C’est un signalement plutôt inquiétant que les élus du personnel de RTE viennent de déposer sur le registre officiel des dangers graves et imminents (DGI). À lire les lanceurs d’alerte, des pylônes de plusieurs lignes de 225 000 Volts, situés à Chelles (Seine-et-Marne) et dans ses environs, risqueraient de tomber dans cette zone « soumise à des contraintes fortes en matière de géologie, d’effondrements et d’affaissements du terrain. » Électrocution, explosion, incendie… Les conséquences pourraient être dramatiques. Moins grave mais tout de même gênant, une coupure de courant pourrait aussi survenir, alors que ces lignes électriques doivent alimenter les Jeux Olympiques de Paris 2024. Les élus du personnel s’alarment également de la vétusté de l’acier des pylônes et de l’état des blocs de ciment qui entourent leurs pieds. « Les agents de terrain ont fait des remontées d’alertes à maintes reprises et la direction n’a jamais bougé », dénonce un membre du CSE.
Pour l’entreprise, aucune raison de paniquer : la filiale d’EDF affirme à l’Informé avoir pris des mesures et s’appuyer sur des expertises. « Lors des dernières visites de contrôle des pylônes et des lignes électriques, RTE a détecté de potentiels nouveaux mouvements de terrain. Afin d’évaluer les éventuelles mesures de sécurisation qui seraient nécessaires, RTE a pris l’initiative de débroussailler une partie du terrain situé sous les lignes, de lancer une étude de sol et une expertise de toutes les installations présentes sur la Butte de Chelles. », nous explique le groupe. Il assure par ailleurs avoir strictement limité l’accès à la zone et informé la Ville de Chelles de l’installation de barrières supplémentaires le long des chemins grillagés pour empêcher toute intrusion sur les lieux. Contactée, la mairie de Chelles n’a pas répondu à nos sollicitations.
Suite au signalement sur le registre des DGI, une enquête a été réalisée par les élus du personnel, quelque peu sur leur faim.

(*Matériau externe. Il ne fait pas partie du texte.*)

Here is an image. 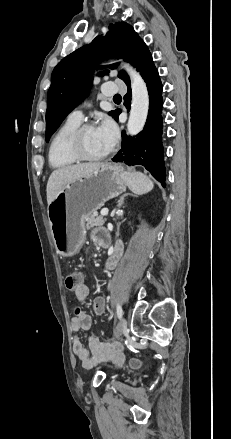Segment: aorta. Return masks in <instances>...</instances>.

Dans leur rapport, ils expliquent : « L’employeur [nous] a interdit de pénétrer la zone et nous n’avons pas pu présenter les dégâts et les risques que nous identifions. Il a fait poser une barrière de sécurité. » À un détail près, cette barrière n’empêche pas l’accès aux riverains et salariés. Questionnée par ses élus sur les menaces, l’entreprise s’en remet aux autorités locales : « Si elles ont recensé des dangers sur ce terrain, elles n’ont pas émis de prescriptions particulières identifiant un réel danger dans cette zone », répond-elle. À propos d’un risque de chute en cascade des installations, RTE assure que « l’effondrement des pylônes est impossible. »

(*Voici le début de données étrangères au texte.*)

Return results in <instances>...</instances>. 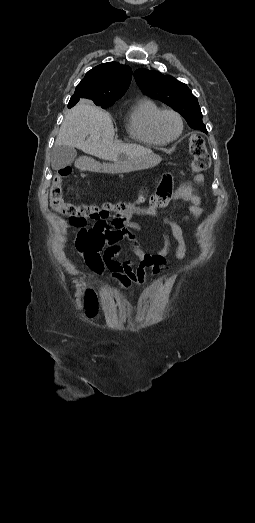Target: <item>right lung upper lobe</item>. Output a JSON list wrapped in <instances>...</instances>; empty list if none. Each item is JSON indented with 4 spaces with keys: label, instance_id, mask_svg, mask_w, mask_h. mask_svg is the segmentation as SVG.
I'll return each mask as SVG.
<instances>
[{
    "label": "right lung upper lobe",
    "instance_id": "right-lung-upper-lobe-1",
    "mask_svg": "<svg viewBox=\"0 0 255 523\" xmlns=\"http://www.w3.org/2000/svg\"><path fill=\"white\" fill-rule=\"evenodd\" d=\"M132 77V70L127 65L108 62L88 71L77 85L68 107H73L79 100L83 102H115L127 91Z\"/></svg>",
    "mask_w": 255,
    "mask_h": 523
}]
</instances>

Les représentants des salariés ne partagent pourtant pas cet avis. « Ce scénario est tout à fait envisageable car les dispositifs spécifiques (anti cascade) utilisés pour éviter ce risque ne sont pas installés sur ce couloir des lignes 225 kV », observent-ils. La direction propose aux élus plusieurs mesures dont la pose de la barrière citée plus haut. Elle a également décidé « [d’interdire] toutes les interventions de maintenances préventives et curatives jusqu’à nouvel ordre. ». Pour finir, RTE souhaite une « expertise des installations [ainsi que] recourir à des experts géologue pour connaître l’état des sols, des experts quant à la fiabilité des lignes et des structures installées. » Pas de quoi satisfaire les élus du personnel : « L’employeur ne prend pas en compte la hauteur du risque parce qu’il n’a pas la mesure des dangers que les élus ont identifiés. »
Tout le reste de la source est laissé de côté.